My pup is 6mos now, one ear firmly up, the other is down. Took him to the breeder who showed me how to tape his ears. But... he was absolutely miserable. Constantly shaking his head, pawing, irritated, uncomfortable. When I would make him stop pawing, he would just lay there panting uncontrollably. On the 2nd day I took them out- I'd rather have a flop eared dog than watch him be miserable like that. 


Just wondering if anyone has ideas for a real dog-friendly way to help ears stand? I don't mind giving it another shot, but I do draw the line at a real miserable pup.

I tried breathe rights but I couldn't get the ear to stand with them.. tried a few different configurations (shape like an X, or an H, etc). Wondering about ear forms?

My cutie:


----------



## KZoppa (Aug 14, 2010)

all i can say is let him be unique! the ear will come up or it wont. You've tried everything that I'm aware of (be warned though, my ear taping knowledge is limited to the breath right strips and foam taping). I cant really think of anything that would help that wouldnt make him uncomfortable. Have you talked to your vet about it maybe?


----------



## Lucy Dog (Aug 10, 2008)

Exactly how did you tape them? What materials? How did you space the two ears?


----------



## GSDAlphaMom (Jul 20, 2010)

You can order ear forms here: www.caniscallidus.com. You will need a surgical glue to apply (do not use regular glue or super glue!). There is latex in the surgical glue, fyi for anyone with latex allergies.

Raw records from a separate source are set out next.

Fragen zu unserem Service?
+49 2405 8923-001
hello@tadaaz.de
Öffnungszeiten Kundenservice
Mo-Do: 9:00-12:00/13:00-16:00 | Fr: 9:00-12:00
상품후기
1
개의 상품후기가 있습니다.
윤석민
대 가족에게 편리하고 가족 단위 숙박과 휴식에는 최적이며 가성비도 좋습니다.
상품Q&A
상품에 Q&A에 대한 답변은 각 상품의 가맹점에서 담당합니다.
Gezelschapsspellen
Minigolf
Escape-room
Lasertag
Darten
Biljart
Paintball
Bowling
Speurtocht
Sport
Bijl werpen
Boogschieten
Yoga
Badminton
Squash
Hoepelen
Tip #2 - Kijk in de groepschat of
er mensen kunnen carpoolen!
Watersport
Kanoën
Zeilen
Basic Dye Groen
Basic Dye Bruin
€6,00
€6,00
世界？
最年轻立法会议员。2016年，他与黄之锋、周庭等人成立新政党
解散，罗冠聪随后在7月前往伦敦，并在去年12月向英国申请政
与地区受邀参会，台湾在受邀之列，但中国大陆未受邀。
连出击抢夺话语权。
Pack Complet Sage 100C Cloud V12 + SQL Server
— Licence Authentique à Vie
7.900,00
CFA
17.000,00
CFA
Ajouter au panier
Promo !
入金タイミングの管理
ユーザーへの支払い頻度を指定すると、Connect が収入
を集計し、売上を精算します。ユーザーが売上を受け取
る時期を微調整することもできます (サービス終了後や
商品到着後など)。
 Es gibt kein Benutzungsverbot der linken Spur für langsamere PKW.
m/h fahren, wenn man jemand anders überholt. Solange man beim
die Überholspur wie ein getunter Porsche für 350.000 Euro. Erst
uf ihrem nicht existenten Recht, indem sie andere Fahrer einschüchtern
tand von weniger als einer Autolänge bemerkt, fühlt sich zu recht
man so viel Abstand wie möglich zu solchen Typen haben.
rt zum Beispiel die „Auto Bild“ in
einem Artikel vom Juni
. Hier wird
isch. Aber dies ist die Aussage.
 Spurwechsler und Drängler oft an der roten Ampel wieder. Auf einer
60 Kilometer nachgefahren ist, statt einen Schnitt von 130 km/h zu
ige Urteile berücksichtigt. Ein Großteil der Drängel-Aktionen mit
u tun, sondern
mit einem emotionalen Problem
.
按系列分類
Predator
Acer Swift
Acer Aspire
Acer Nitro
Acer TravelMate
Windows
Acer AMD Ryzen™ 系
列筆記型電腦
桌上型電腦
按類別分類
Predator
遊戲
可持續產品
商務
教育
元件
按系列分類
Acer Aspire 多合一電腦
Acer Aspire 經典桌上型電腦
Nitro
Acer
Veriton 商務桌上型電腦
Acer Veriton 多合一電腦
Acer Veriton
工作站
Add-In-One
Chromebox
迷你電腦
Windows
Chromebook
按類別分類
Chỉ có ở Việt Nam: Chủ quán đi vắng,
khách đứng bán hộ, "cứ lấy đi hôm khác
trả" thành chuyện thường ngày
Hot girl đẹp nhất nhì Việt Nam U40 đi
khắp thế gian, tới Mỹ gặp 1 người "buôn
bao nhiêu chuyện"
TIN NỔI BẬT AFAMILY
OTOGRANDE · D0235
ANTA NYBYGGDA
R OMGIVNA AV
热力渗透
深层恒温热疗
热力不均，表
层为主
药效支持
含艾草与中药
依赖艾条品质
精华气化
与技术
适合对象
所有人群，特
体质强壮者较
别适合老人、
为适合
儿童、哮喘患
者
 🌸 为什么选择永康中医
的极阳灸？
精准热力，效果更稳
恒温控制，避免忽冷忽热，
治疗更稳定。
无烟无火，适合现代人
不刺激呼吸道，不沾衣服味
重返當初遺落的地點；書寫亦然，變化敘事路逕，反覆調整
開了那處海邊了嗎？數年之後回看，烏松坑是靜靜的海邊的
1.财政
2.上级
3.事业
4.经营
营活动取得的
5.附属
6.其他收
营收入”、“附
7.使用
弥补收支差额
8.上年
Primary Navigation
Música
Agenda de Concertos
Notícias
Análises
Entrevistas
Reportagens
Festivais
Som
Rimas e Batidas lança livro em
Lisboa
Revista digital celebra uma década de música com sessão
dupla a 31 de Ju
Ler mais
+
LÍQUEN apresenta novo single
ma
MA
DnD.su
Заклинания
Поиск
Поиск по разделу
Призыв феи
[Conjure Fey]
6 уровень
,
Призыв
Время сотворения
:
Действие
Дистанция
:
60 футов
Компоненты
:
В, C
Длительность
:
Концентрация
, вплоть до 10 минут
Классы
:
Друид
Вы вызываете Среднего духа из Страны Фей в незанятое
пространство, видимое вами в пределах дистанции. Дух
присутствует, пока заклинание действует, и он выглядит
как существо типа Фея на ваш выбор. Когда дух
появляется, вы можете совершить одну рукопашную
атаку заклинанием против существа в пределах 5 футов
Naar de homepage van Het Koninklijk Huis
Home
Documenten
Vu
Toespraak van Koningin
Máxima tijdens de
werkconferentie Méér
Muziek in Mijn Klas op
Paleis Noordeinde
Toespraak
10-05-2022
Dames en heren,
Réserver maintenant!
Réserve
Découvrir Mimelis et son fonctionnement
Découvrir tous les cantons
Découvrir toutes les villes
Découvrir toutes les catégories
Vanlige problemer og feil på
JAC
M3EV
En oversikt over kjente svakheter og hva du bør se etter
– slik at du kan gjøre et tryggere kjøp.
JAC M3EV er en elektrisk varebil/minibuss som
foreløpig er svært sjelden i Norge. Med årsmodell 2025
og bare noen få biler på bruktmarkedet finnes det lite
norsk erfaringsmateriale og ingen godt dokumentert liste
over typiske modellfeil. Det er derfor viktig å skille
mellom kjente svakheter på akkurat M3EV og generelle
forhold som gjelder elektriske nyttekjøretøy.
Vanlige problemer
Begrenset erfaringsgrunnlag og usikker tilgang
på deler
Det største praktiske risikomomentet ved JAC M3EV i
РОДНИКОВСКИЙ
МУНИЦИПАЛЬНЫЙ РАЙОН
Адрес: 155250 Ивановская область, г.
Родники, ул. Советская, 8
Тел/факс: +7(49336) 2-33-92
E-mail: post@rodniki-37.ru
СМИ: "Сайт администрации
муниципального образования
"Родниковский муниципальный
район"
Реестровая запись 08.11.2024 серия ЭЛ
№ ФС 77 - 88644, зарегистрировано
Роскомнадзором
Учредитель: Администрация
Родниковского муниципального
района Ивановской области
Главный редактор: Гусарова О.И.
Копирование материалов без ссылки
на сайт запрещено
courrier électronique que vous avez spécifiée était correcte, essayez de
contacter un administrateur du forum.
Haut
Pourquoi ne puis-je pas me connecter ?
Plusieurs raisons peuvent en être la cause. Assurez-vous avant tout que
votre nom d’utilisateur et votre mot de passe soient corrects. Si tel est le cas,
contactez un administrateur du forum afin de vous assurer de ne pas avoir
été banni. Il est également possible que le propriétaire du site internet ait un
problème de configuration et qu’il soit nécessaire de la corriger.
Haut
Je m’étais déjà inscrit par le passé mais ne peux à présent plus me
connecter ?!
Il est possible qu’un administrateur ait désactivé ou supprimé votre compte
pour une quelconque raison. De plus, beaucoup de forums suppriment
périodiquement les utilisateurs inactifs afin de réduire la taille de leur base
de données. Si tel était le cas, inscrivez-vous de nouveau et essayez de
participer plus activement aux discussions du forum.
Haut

Read through this thread: http://www.google.com/url?q=http://...ds-cse&usg=AFQjCNFYUiXZ5VlBQlfD7Ml0uTw07SEQuA

Or do a search (on this forum) on ear forms.


----------



## heronponie (Sep 27, 2011)

Thanks. I may just leave them as is. It doesn't really bother me much. I promised myself I'd at least _try_ if they hadn't stood by 6mos because the window of opportunity is so small.


I was hoping for some personal experience with other options.. just in case others have found something that didn't bug their dog.


----------



## koda00 (Apr 27, 2009)

There's a post from last summer on this. mole skin, tear mender glue. I had to do one ear w/Zorro and it worked for me. he was 6.5 mths old when i did it.


----------



## GSD246 (Jan 17, 2012)

My dog's ears would go up and down at first. There was a period for awhile when only one ear was up. Everyone found it very cute. Then slowly the ear worked it's way slowly up to meet the other. 

She was around 6 months before both of hers stood up. I didn't tape it. It worried me a little. But I figured I would allow her to decided rather or not she wanted her ears up. It was after all her ears. The vet told me nothing was wrong so that meant nothing was wrong so I stopped worrying about it.

Edit: Reading another thread made me realize that I did change something. I changed my dogs diet to much higher quality one.


----------